The need for this or a similar model arises as follows: Cavitation instabilities in a turbopump are generated as inlet pressure drops and vapor cavities grow on inducer blades, eventually becoming unsteady. The unsteady vapor cavities lead to rotation cavitation, in which the cavities detach from the blades and become part of a fluid mass that rotates relative to the inducer, thereby generating a fluctuating load. Other instabilities (e.g., surge instabilities) can couple with cavitation instabilities, thereby compounding the deleterious effects of unsteadiness on other components of the fluid-handling system of which the turbopump is a part and thereby, further, adversely affecting the mechanical integrity and safety of the system.
Therefore, an ability to predict cavitation-instability-induced dynamic pressure loads on the blades, the shaft, and other pump parts would be valuable in helping to quantify safe margins of inducer operation and in contributing to understanding of design compromises. Prior CFD models do not afford this ability. Heretofore, the primary parameter used in quantifying cavitation performance of a turbopump inducer has been the critical suction specific speed at which head breakdown occurs. This parameter is a mean quantity calculated on the basis of assumed steady-state operation of the inducer; it does not account for dynamic pressure loads associated with unsteady flow caused by instabilities. Because cavitation instabilities occur well before mean breakdown in inducers, engineers have, until now, found it necessary to use conservative factors of safety when analyzing the results of numerical simulations of flows in turbopumps.
The model has been implemented within CRUNCH CFD, which is a proprietary CFD computer program that has been extensively tested and validated for predicting mean pump performances. The provision of the capability to simulate cavitation instabilities involved two major enhancements of CRUNCH CFD: (1) incorporation of a capability to model the varying properties of real cryogenic fluids in the presence of cavitation and (2) development of more-sophisticated physical submodels that, in comparison with corresponding prior models, represent more accurately the rates at which vapors are created or condensed back to liquids.

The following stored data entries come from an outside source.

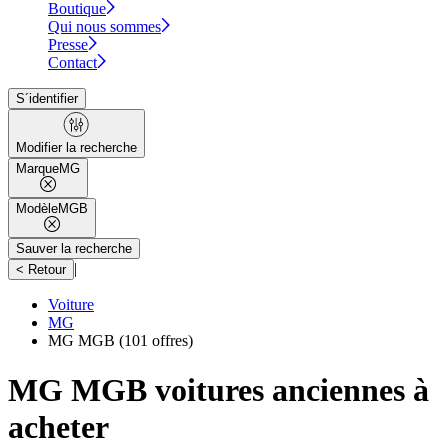
Boutique
Qui nous sommes
Presse
Contact
S´identifier
Modifier la recherche
Marque
MG
Modèle
MGB
Sauver la recherche
|
< Retour
Voiture
MG
MG MGB
(101 offres)
MG MGB voitures anciennes à
acheter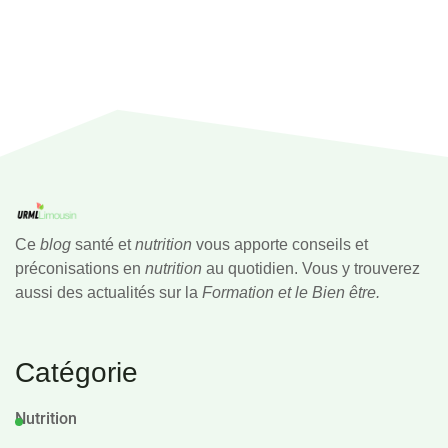
Ce
blog
santé et
nutrition
vous apporte conseils et
préconisations en
nutrition
au quotidien. Vous y trouverez
aussi des actualités sur la
Formation et le Bien être.
Catégorie
Nutrition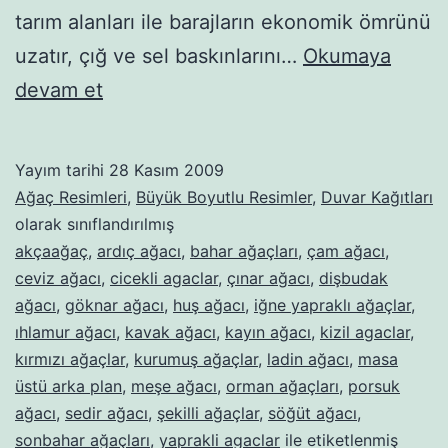
tarım alanları ile barajların ekonomik ömrünü
uzatır, çığ ve sel baskınlarını…
Okumaya
Ağaçlar
devam et
–
142
Yayım tarihi
28 Kasım 2009
Ağaç Resimleri
,
Büyük Boyutlu Resimler
,
Duvar Kağıtları
olarak sınıflandırılmış
akçaağaç
,
ardıç ağacı
,
bahar ağaçları
,
çam ağacı
,
ceviz ağacı
,
cicekli agaclar
,
çınar ağacı
,
dişbudak
ağacı
,
göknar ağacı
,
huş ağacı
,
iğne yapraklı ağaçlar
,
ıhlamur ağacı
,
kavak ağacı
,
kayın ağacı
,
kizil agaclar
,
kırmızı ağaçlar
,
kurumuş ağaçlar
,
ladin ağacı
,
masa
üstü arka plan
,
meşe ağacı
,
orman ağaçları
,
porsuk
ağacı
,
sedir ağacı
,
şekilli ağaçlar
,
söğüt ağacı
,
sonbahar ağaçları
,
yaprakli agaclar
ile etiketlenmiş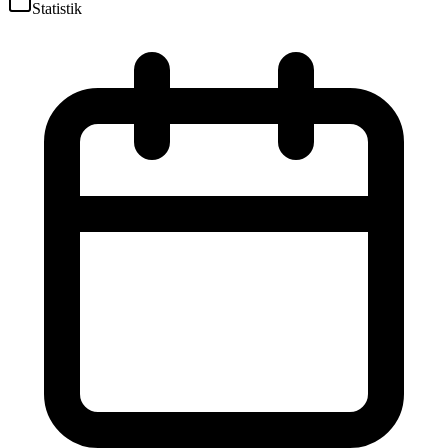
Statistik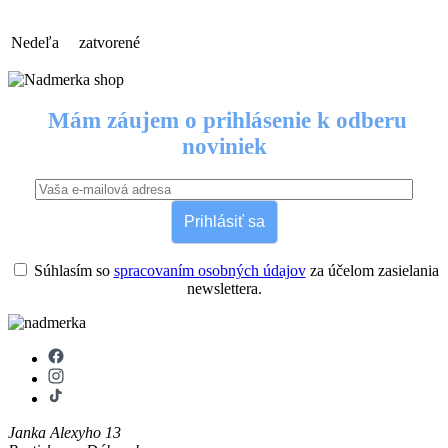
Nedeľa
zatvorené
Mám záujem o prihlásenie k odberu
noviniek
Prihlásiť sa
Súhlasím so
spracovaním osobných údajov
za účelom zasielania
newslettera.
Janka Alexyho 13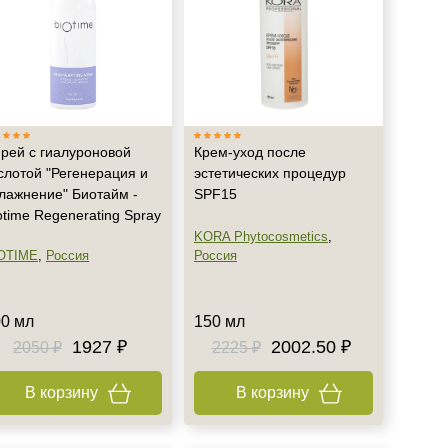
рей с гиалуроновой
Крем-уход после
слотой "Регенерация и
эстетических процедур
лажнение" Биотайм -
SPF15
otime Regenerating Spray
KORA Phytocosmetics
,
OTIME
,
Россия
Россия
0 мл
150 мл
1927 ₽
2002.50 ₽
2050 ₽
2225 ₽
В корзину
В корзину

The model has been demonstrated to provide accurate estimates of the magnitudes and frequencies of unsteady pressure loads on inducer blades. The model has also been demonstrated to enable estimation of loads on pump shafts and bearings. The ability to estimate these loads is important because (1) it is difficult to measure such loads in experiments and (2) a high load on a shaft can cause an inducer to rub against the shroud that houses the pump and, in the worst case, can result in seizing or in failure of the shaft.